▶ **Given records**:
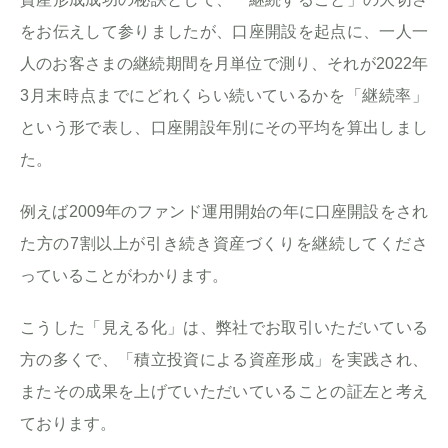
をお伝えして参りましたが、口座開設を起点に、一人一
人のお客さまの継続期間を月単位で測り、それが2022年
3月末時点までにどれくらい続いているかを「継続率」
という形で表し、口座開設年別にその平均を算出しまし
た。
例えば2009年のファンド運用開始の年に口座開設をされ
た方の7割以上が引き続き資産づくりを継続してくださ
っていることがわかります。
こうした「見える化」は、弊社でお取引いただいている
方の多くで、「積立投資による資産形成」を実践され、
またその成果を上げていただいていることの証左と考え
ております。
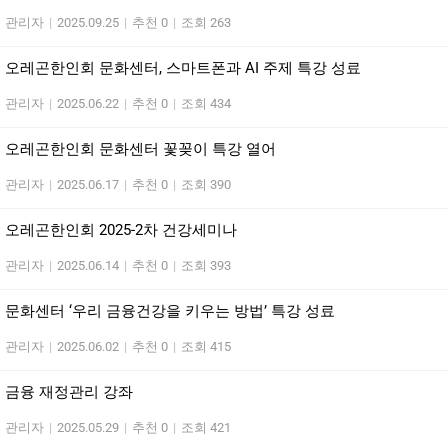
관리자
|
2025.09.25
|
추천 0
|
조회 263
오레곤한인회 문화센터, 스마트폰과 AI 주제 특강 성료
관리자
|
2025.06.22
|
추천 0
|
조회 434
오레곤한인회 문화센터 꽃꽂이 특강 열어
관리자
|
2025.06.17
|
추천 0
|
조회 390
오레곤한인회 2025-2차 건강세미나
관리자
|
2025.06.14
|
추천 0
|
조회 393
문화센터 ‘우리 금융건강을 키우는 방법’ 특강 성료
관리자
|
2025.06.02
|
추천 0
|
조회 415
금융 재정관리 강좌
관리자
|
2025.05.29
|
추천 0
|
조회 421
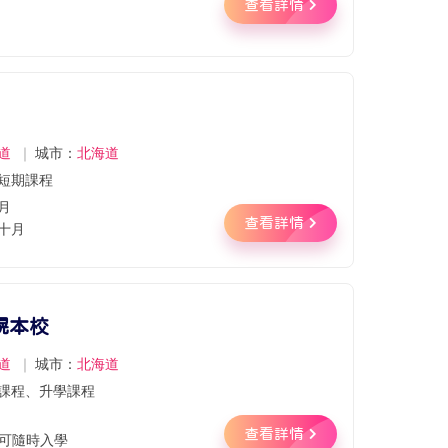
查看詳情
道
｜
城市：
北海道
短期課程
月
查看詳情
十月
幌本校
道
｜
城市：
北海道
課程、升學課程
月
查看詳情
可隨時入學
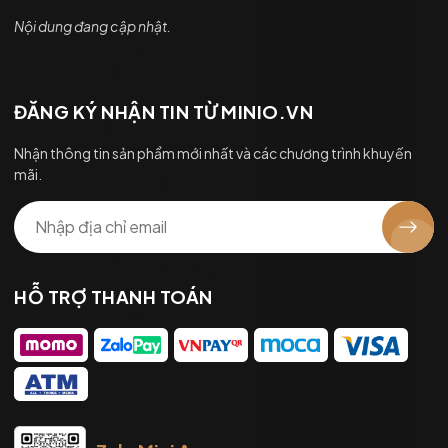
Nội dung đang cập nhật.
ĐĂNG KÝ NHẬN TIN TỪ MINIO.VN
Nhận thông tin sản phẩm mới nhất và các chương trình khuyến
mãi.
HỖ TRỢ THANH TOÁN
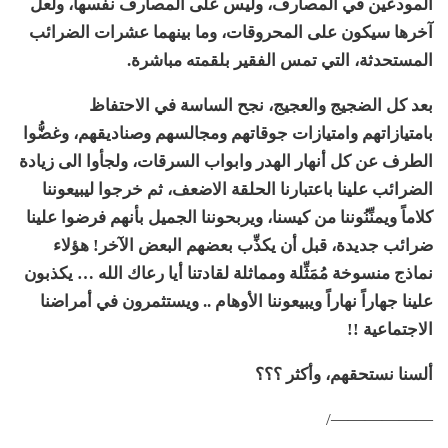
المودعين في المصارف، وليس على المصارف نفسها، ولعل
آخرها سيكون على المحروقات، وما بينهما عشرات الضرائب
المستحدثة، التي تمس الفقير بلقمته مباشرة.
بعد كل الضجيج والعجيج، نجح الساسة في الاحتفاظ
بامتيازاتهم وامتيازات جوقاتهم ومجالسهم وصناديقهم، وغضُّوا
الطرف عن كل أنهار الهدر وابواب السرقات، ولجأوا الى زيادة
الضرائب علينا باعتبارنا الحلقة الاضعف، ثم خرجوا ليبيعوننا
كلاماً ويمنِّنُوننا من كيسنا، ويربحوننا الجميل بأنهم فرضوا علينا
ضرائب جديدة، قبل أن يكذِّب بعضهم البعض الآخر! هؤلاء
نماذج منسوخة مُمَثِّلة ومماثلة لقادتنا أيا رعاك الله … يكذبون
علينا جهاراً نهاراً ويبيعوننا الأوهام .. ويستثمرون في أمراضنا
الاجتماعية !!
ألسنا نستحقهم، وأكثر ؟؟؟
——————/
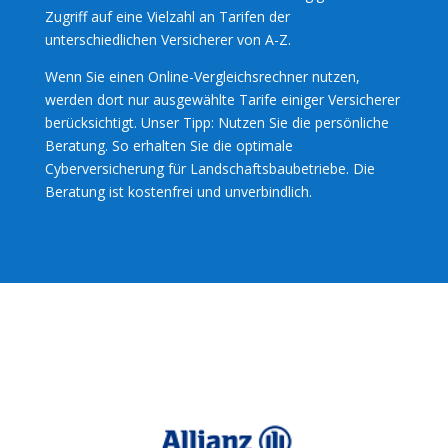
Zugriff auf eine Vielzahl an Tarifen der
unterschiedlichen Versicherer von A-Z.
Wenn Sie einen Online-Vergleichsrechner nutzen,
werden dort nur ausgewählte Tarife einiger Versicherer
berücksichtigt. Unser Tipp: Nutzen Sie die persönliche
Beratung. So erhalten Sie die optimale
Cyberversicherung für Landschaftsbaubetriebe. Die
Beratung ist kostenfrei und unverbindlich.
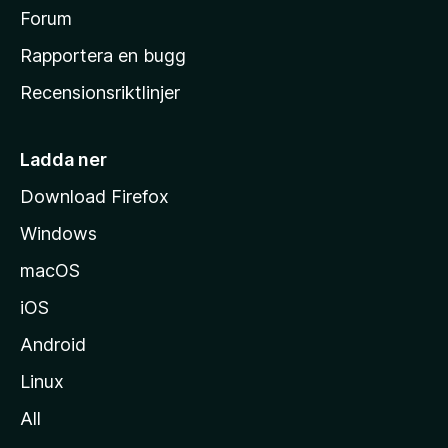
s
Forum
h
Rapportera en bugg
e
Recensionsriktlinjer
m
s
i
Ladda ner
d
Download Firefox
a
Windows
macOS
iOS
Android
Linux
All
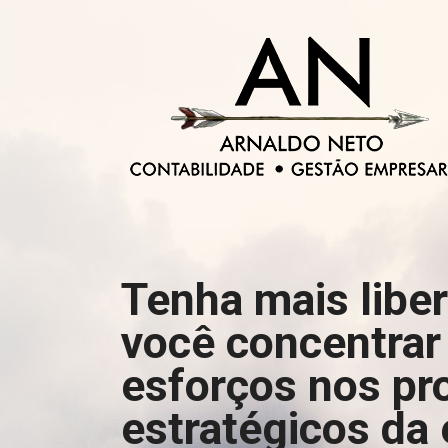
Tenha mais libe
você concentrar
esforços nos pr
estratégicos da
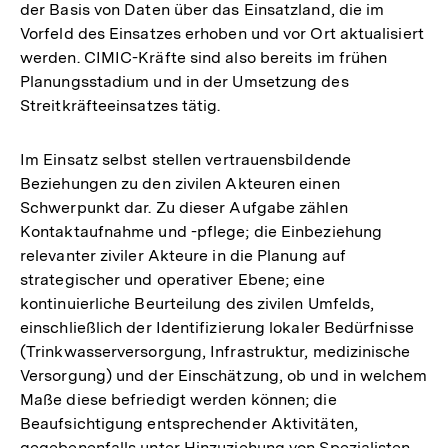
der Basis von Daten über das Einsatzland, die im
Vorfeld des Einsatzes erhoben und vor Ort aktualisiert
werden. CIMIC-Kräfte sind also bereits im frühen
Planungsstadium und in der Umsetzung des
Streitkräfteeinsatzes tätig.
Im Einsatz selbst stellen vertrauensbildende
Beziehungen zu den zivilen Akteuren einen
Schwerpunkt dar. Zu dieser Aufgabe zählen
Kontaktaufnahme und -pflege; die Einbeziehung
relevanter ziviler Akteure in die Planung auf
strategischer und operativer Ebene; eine
kontinuierliche Beurteilung des zivilen Umfelds,
einschließlich der Identifizierung lokaler Bedürfnisse
(Trinkwasserversorgung, Infrastruktur, medizinische
Versorgung) und der Einschätzung, ob und in welchem
Maße diese befriedigt werden können; die
Beaufsichtigung entsprechender Aktivitäten,
gegebenenfalls unter Hinzuziehung von Spezialisten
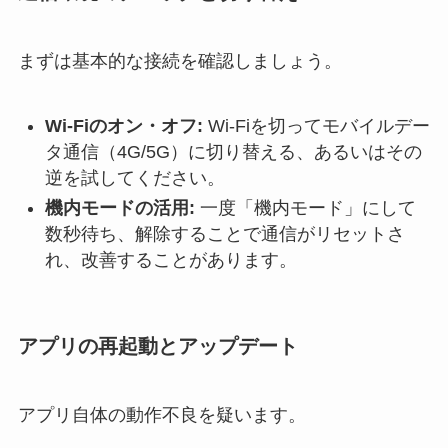
まずは基本的な接続を確認しましょう。
Wi-Fiのオン・オフ:
Wi-Fiを切ってモバイルデー
タ通信（4G/5G）に切り替える、あるいはその
逆を試してください。
機内モードの活用:
一度「機内モード」にして
数秒待ち、解除することで通信がリセットさ
れ、改善することがあります。
アプリの再起動とアップデート
アプリ自体の動作不良を疑います。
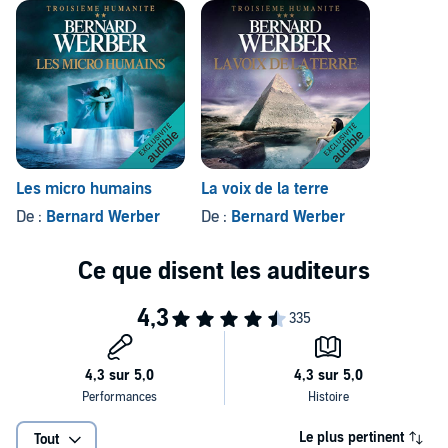
Les micro humains
La voix de la terre
De :
Bernard Werber
De :
Bernard Werber
Le plus pertinent
Tout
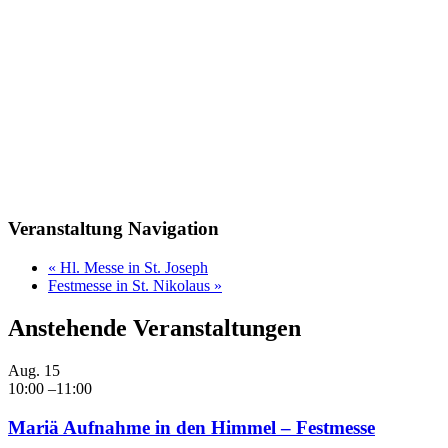
Veranstaltung Navigation
«
Hl. Messe in St. Joseph
Festmesse in St. Nikolaus
»
Anstehende Veranstaltungen
Aug.
15
10:00
–
11:00
Mariä Aufnahme in den Himmel – Festmesse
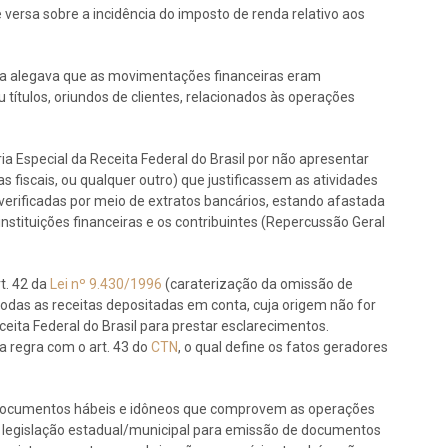
versa sobre a incidência do imposto de renda relativo aos
ica alegava que as movimentações financeiras eram
 títulos, oriundos de clientes, relacionados às operações
a Especial da Receita Federal do Brasil por não apresentar
 fiscais, ou qualquer outro) que justificassem as atividades
rificadas por meio de extratos bancários, estando afastada
instituições financeiras e os contribuintes (Repercussão Geral
t. 42 da
Lei nº 9.430/1996
(caraterização da omissão de
 todas as receitas depositadas em conta, cuja origem não for
eita Federal do Brasil para prestar esclarecimentos.
la regra com o art. 43 do
CTN
, o qual define os fatos geradores
 documentos hábeis e idôneos que comprovem as operações
 a legislação estadual/municipal para emissão de documentos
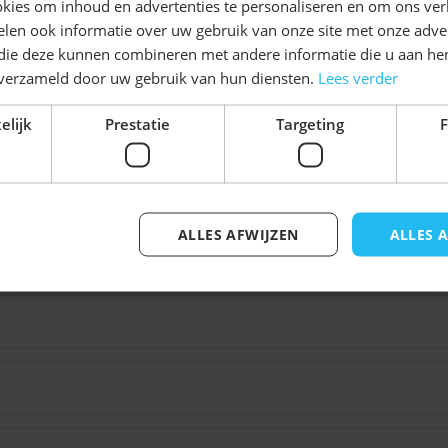
KORTING!
kies om inhoud en advertenties te personaliseren en om ons ver
len ook informatie over uw gebruik van onze site met onze adver
Beierse uitstraling en
Schrijf je nu
in voor de nieuwsbrief en ontvang toegang
 die deze kunnen combineren met andere informatie die u aan hen
sende strik voegt een
tot exclusieve kortingen!
n verzameld door uw gebruik van hun diensten.
Lees verder
n speelse en opvallende
Voor- en achternaam
 eenvoudig een complete
elijk
Prestatie
Targeting
F
es hoeft aan te schaffen.
toberfest blouse
of
e nu een Oktoberfest
t, met deze 3-delige
ALLES AFWIJZEN
ALLES 
Inschrijven
d vol gezelligheid, muziek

▶ **Brief**: Please transcribe exactly the lines from the start of the records through the line containing "Wenn Sie einen", leaving the pictures out.

▶ **Exercise output**:
をお伝えして参りましたが、口座開設を起点に、一人一
人のお客さまの継続期間を月単位で測り、それが2022年
3月末時点までにどれくらい続いているかを「継続率」
という形で表し、口座開設年別にその平均を算出しまし
た。
例えば2009年のファンド運用開始の年に口座開設をされ
た方の7割以上が引き続き資産づくりを継続してくださ
っていることがわかります。
こうした「見える化」は、弊社でお取引いただいている
方の多くで、「積立投資による資産形成」を実践され、
またその成果を上げていただいていることの証左と考え
ております。
관리자
|
2025.09.25
|
추천 0
|
조회 263
오레곤한인회 문화센터, 스마트폰과 AI 주제 특강 성료
관리자
|
2025.06.22
|
추천 0
|
조회 434
오레곤한인회 문화센터 꽃꽂이 특강 열어
관리자
|
2025.06.17
|
추천 0
|
조회 390
오레곤한인회 2025-2차 건강세미나
관리자
|
2025.06.14
|
추천 0
|
조회 393
문화센터 ‘우리 금융건강을 키우는 방법’ 특강 성료
관리자
|
2025.06.02
|
추천 0
|
조회 415
금융 재정관리 강좌
관리자
|
2025.05.29
|
추천 0
|
조회 421
查看詳情
道
｜
城市：
北海道
短期課程
月
查看詳情
十月
幌本校
道
｜
城市：
北海道
課程、升學課程
月
查看詳情
可隨時入學
Nội dung đang cập nhật.
ĐĂNG KÝ NHẬN TIN TỪ MINIO.VN
Nhận thông tin sản phẩm mới nhất và các chương trình khuyến
mãi.
HỖ TRỢ THANH TOÁN
المودعين في المصارف، وليس على المصارف نفسها، ولعل
آخرها سيكون على المحروقات، وما بينهما عشرات الضرائب
المستحدثة، التي تمس الفقير بلقمته مباشرة.
بعد كل الضجيج والعجيج، نجح الساسة في الاحتفاظ
بامتيازاتهم وامتيازات جوقاتهم ومجالسهم وصناديقهم، وغضُّوا
الطرف عن كل أنهار الهدر وابواب السرقات، ولجأوا الى زيادة
الضرائب علينا باعتبارنا الحلقة الاضعف، ثم خرجوا ليبيعوننا
كلاماً ويمنِّنُوننا من كيسنا، ويربحوننا الجميل بأنهم فرضوا علينا
ضرائب جديدة، قبل أن يكذِّب بعضهم البعض الآخر! هؤلاء
نماذج منسوخة مُمَثِّلة ومماثلة لقادتنا أيا رعاك الله … يكذبون
علينا جهاراً نهاراً ويبيعوننا الأوهام .. ويستثمرون في أمراضنا
الاجتماعية !!
ألسنا نستحقهم، وأكثر ؟؟؟
——————/
Zugriff auf eine Vielzahl an Tarifen der
unterschiedlichen Versicherer von A-Z.
Wenn Sie einen Online-Vergleichsrechner nutzen,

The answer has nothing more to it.